Note-se que o direito dos educandos com 5 anos e um dia ao acesso ao ensino fundamental tem seu fundamento na obrigatoriedade imposta ao Estado de oferta desta etapa educacional. E, a relação jurídica, entre educando e Estado, decorre do próprio texto constitucional. Qualquer norma inferior que disponha de maneira diversa está fadada a ser expulsa do ordenamento jurídico.

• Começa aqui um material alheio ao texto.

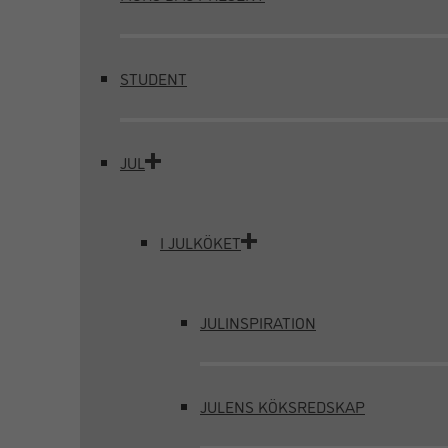
STUDENT
JUL
I JULKÖKET
JULINSPIRATION
JULENS KÖKSREDSKAP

Ainda sob o ponto de vista material, a inconstitucionalidade da Resolução n.1/2010 reafirma-se no fato de que pretendeu padronizar nacionalmente o binômio "idade mínima/início do ensino fundamental de 9 anos", em desrespeito ao princípio federativo, traduzido na competência constitucional deferida aos entes federados pelo art. 24, IX, da CF/88 para a suplementação da legislação educacional conforme os objetivos pretendidos pelo art. 23 e 24, da LDB.
A referida Resolução também ofende aos princípios da legalidade (art. 5º, II, da CF/88) e do Estado Democrático de Direito porque desborda a competência regulamentar que possui. Só ao Poder Legislativo cabe a imposição, a proibição ou a permissão de comportamentos intersubjetivos com caráter vinculante.
À Câmara da Educação Básica, do Conselho Nacional de Educação, falece competência para inovar o ordenamento jurídico, especialmente porque em confronto com o art. 208, IV, da CF/88 e, no caso do Estado do Paraná, em confronto com o disposto na Lei n. 16.049/2009 publicada sob a chancela da vontade popular.